*** Opening of Given data ***
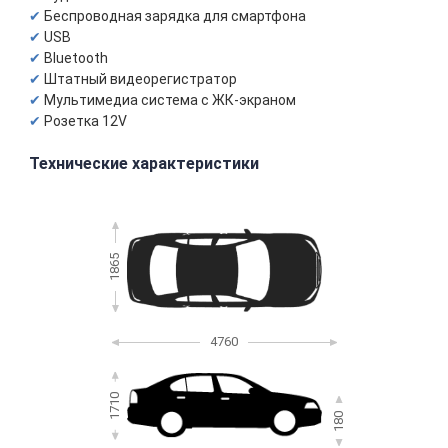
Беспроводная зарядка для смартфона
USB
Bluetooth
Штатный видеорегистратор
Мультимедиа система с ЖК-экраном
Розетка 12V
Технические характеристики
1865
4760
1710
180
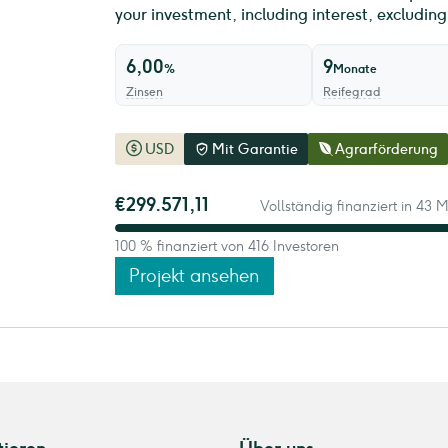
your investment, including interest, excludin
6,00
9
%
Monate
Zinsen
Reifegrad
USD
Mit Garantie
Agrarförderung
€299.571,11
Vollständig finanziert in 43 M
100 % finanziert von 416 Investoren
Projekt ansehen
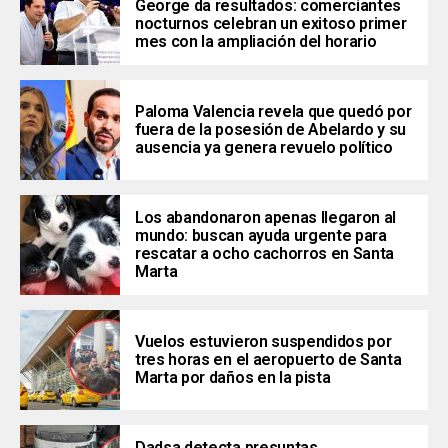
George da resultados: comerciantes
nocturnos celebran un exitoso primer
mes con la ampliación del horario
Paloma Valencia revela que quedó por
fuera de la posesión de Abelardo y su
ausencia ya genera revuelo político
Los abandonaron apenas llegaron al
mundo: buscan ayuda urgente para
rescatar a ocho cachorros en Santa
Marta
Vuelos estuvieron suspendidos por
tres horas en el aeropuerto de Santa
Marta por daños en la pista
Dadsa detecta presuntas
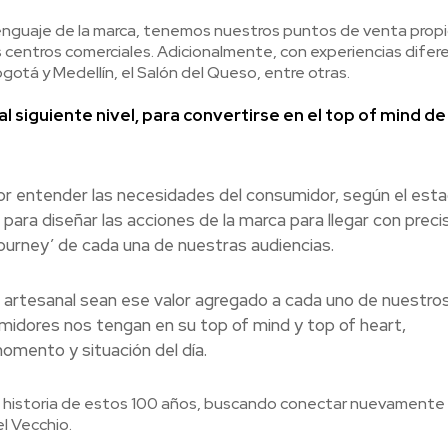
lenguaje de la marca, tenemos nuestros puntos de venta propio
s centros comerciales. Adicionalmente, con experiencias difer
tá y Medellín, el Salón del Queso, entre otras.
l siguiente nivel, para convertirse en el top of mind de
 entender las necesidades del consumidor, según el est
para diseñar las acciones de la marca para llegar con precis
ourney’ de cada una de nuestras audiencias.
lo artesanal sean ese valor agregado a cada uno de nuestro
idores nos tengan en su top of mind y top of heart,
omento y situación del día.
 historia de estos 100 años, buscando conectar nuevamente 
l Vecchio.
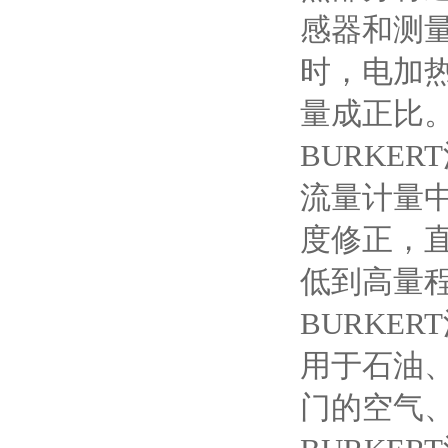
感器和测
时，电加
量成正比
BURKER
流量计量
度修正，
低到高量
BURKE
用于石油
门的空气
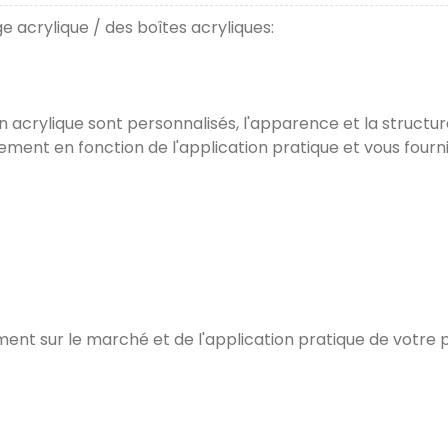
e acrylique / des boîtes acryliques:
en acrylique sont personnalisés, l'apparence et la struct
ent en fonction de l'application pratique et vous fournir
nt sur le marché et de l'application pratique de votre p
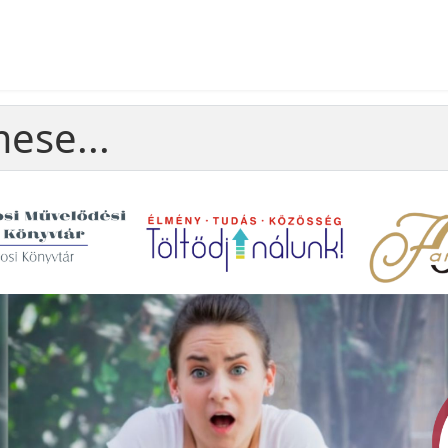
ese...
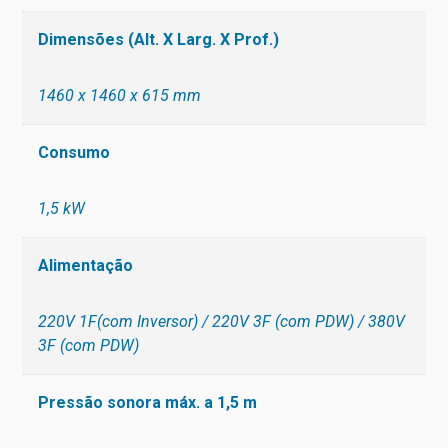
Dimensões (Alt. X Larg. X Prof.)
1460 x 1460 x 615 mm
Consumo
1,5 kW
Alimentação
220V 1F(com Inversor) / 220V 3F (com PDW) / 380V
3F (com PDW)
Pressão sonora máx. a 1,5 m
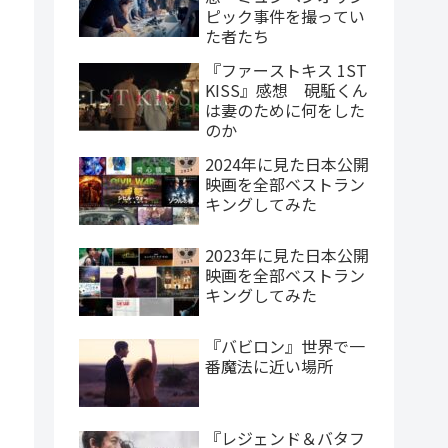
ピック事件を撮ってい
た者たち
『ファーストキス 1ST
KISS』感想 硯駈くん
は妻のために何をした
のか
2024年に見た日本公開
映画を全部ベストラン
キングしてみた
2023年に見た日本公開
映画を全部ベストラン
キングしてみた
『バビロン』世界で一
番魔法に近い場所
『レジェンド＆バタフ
*** Close of Given data ***
● Exercise requirements:
With pictures excluded, the lines running from the one containing "100 % finanziert von 416 Investoren" through the last line of the records above are to be restated exactly and in full.

● Task output:
100 % finanziert von 416 Investoren
Projekt ansehen
George da resultados: comerciantes
nocturnos celebran un exitoso primer
mes con la ampliación del horario
Paloma Valencia revela que quedó por
fuera de la posesión de Abelardo y su
ausencia ya genera revuelo político
Los abandonaron apenas llegaron al
mundo: buscan ayuda urgente para
rescatar a ocho cachorros en Santa
Marta
Vuelos estuvieron suspendidos por
tres horas en el aeropuerto de Santa
Marta por daños en la pista
Dadsa detecta presuntas
lenguaje de la marca, tenemos nuestros puntos de venta propio
s centros comerciales. Adicionalmente, con experiencias difer
tá y Medellín, el Salón del Queso, entre otras.
l siguiente nivel, para convertirse en el top of mind de
 entender las necesidades del consumidor, según el est
para diseñar las acciones de la marca para llegar con precis
ourney’ de cada una de nuestras audiencias.
lo artesanal sean ese valor agregado a cada uno de nuestro
idores nos tengan en su top of mind y top of heart,
omento y situación del día.
 historia de estos 100 años, buscando conectar nuevamente 
l Vecchio.
感器和测
时，电加
量成正比
BURKER
流量计量
度修正，
低到高量
BURKE
用于石油
门的空气
e acrylique / des boîtes acryliques:
en acrylique sont personnalisés, l'apparence et la struct
ent en fonction de l'application pratique et vous fournir
nt sur le marché et de l'application pratique de votre p
ese...
Dimensões (Alt. X Larg. X Prof.)
1460 x 1460 x 615 mm
Consumo
1,5 kW
Alimentação
220V 1F(com Inversor) / 220V 3F (com PDW) / 380V
3F (com PDW)
Pressão sonora máx. a 1,5 m
ピック事件を撮ってい
た者たち
『ファーストキス 1ST
KISS』感想 硯駈くん
は妻のために何をした
のか
2024年に見た日本公開
映画を全部ベストラン
キングしてみた
2023年に見た日本公開
映画を全部ベストラン
キングしてみた
『バビロン』世界で一
番魔法に近い場所
『レジェンド＆バタフ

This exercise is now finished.